Dr. Zenhäusern: Wichtig ist, dass man nicht vergisst, dass die Behandlung von Krebs kein Sprint, sondern ein Marathon ist. Spricht man von Krebs, denkt man meist an Chemotherapie und Bestrahlung. Das ist aber nur das «Handwerk». Da folgt man den bekannten Therapieansätzen und Checklisten. Das Drumherum spielt aber eine mindestens ebenso wichtige Rolle. Da geht es dann um Fragen wie: «Wie kann der Patient wieder ins Berufsleben einsteigen?» oder «Wie können die Folgen der Krankheit auf das soziale Umfeld abgemildert werden?» Patentlösungen gibt es da nicht. Manchen Menschen gibt der Gedanke an Arbeit Kraft, andere kommen zum Schluss, dass sie ihr Leben vollkommen umkrempeln möchten und wieder andere versinken in einer Depression. Darum sind Netzwerke wie die Krebsliga von grosser Bedeutung. Im Spital behandeln wir die Krankheit. Bereits während und insbesondere auch nach der Therapiephase ist jedoch die psychosoziale Situation der Patienten nicht zu vergessen, durch die Mitbetreuung durch Sozialarbeiter, Psychoonkologen, Physio- und Ernährungstherapie wird die Hilfe für den Wiedereinstieg in ein normales Leben und die Abmilderung der sozialen Folgen der Krankheit vorbereitet.
Viel Menschen, die an Krebs erkranken, greifen nach jedem Strohhalm, sprich Wundermitteln und anderen Dingen. Wie stehen Sie als Onkologe dazu?
Dr. Zenhäusern: Grundsätzlich ist es so, dass man alles unterstützen kann, was das psychische Befinden des Patienten verbessert. Wenn jemand irgendwelche Kräuter nehmen will und sich dadurch besser fühlt, soll er das tun. Man muss nur schauen, dass die wissenschaftlich fundierten Therapien dadurch nicht vernachlässigt werden. Man darf nicht vergessen, dass Krebspatienten Todesangst haben. Ich weiss nicht, ob ich bei einer Krebserkrankung nicht auch auf solche «Wundermittel» zurückgreifen würde.

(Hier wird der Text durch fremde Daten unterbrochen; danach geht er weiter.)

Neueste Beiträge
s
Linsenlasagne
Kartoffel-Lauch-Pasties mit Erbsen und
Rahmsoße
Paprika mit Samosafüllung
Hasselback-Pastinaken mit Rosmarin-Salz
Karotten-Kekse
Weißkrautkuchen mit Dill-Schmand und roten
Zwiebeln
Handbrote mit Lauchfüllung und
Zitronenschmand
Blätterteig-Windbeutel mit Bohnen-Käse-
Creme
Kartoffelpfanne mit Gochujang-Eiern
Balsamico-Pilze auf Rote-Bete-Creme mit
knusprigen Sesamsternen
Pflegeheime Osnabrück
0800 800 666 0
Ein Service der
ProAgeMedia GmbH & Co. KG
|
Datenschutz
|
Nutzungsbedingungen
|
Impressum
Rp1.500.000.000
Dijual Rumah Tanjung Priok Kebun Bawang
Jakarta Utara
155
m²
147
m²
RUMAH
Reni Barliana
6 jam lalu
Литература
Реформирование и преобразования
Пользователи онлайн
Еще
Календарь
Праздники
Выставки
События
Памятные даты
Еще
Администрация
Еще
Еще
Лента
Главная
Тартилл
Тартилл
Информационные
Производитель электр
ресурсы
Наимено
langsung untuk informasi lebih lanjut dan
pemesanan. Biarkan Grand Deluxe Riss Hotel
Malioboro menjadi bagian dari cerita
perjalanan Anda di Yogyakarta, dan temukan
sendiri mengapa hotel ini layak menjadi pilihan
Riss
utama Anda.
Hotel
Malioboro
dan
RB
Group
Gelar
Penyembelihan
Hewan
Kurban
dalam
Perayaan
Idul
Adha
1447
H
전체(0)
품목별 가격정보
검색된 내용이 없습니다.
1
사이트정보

Franz Ruppen, was war Ihr «Wundermittel»?
Franz Ruppen: Für mich war es wichtig, trotz des Ernstes der Situation den Humor nicht zu verlieren. Ich wollte nicht, dass die Krankheit mein Denken vollständig übernimmt. Ich habe mich auch nie im Internet über die Krankheit informiert, um mich nicht zusätzlich verrückt zu machen. Das hört sich im Nachhinein leicht an. Tatsächlich hatte ich zum Teil grosse Zweifel, ob ich mit allem weitermachen will. Aber mit zunehmender Verbesserung des Gesundheitszustands habe ich die Arbeit und das politische Engagement wieder aufgenommen.
Sie sind jetzt geheilt. Haben Sie Angst, dass der Krebs wiederkommen könnte?
Franz Ruppen: Wie es mich getroffen hat, kann es jeden treffen. Der Krebs kann zurückkommen. Ich glaube aber, dass Angst ein schlechter Berater ist. Aber, ich bin sensibler geworden, was körperliche Symptome betrifft und suche darum heute wohl schneller einen Arzt auf als früher. Der Gedanke ist aber trotzdem immer irgendwo im Hinterkopf.
Hat sich Ihre Sicht auf das Leben geändert?
Franz Ruppen: Ja, ich denke, dass ich abgeklärter bin und mich nicht mehr von Kleinigkeiten aufregen lassen. Das, was man früher als Problem gesehen hat, wird durch eine solche Krankheit stark relativiert.
Am Wochenende findet nun der Spenden-Event «Bärgüf – Gemeinsam gegen Krebs» statt. Sie beide sind Vorstandsmitglieder des Vereins, der das gesammelte Geld verwalten wird. Was machen Sie mit den finanziellen Mitteln?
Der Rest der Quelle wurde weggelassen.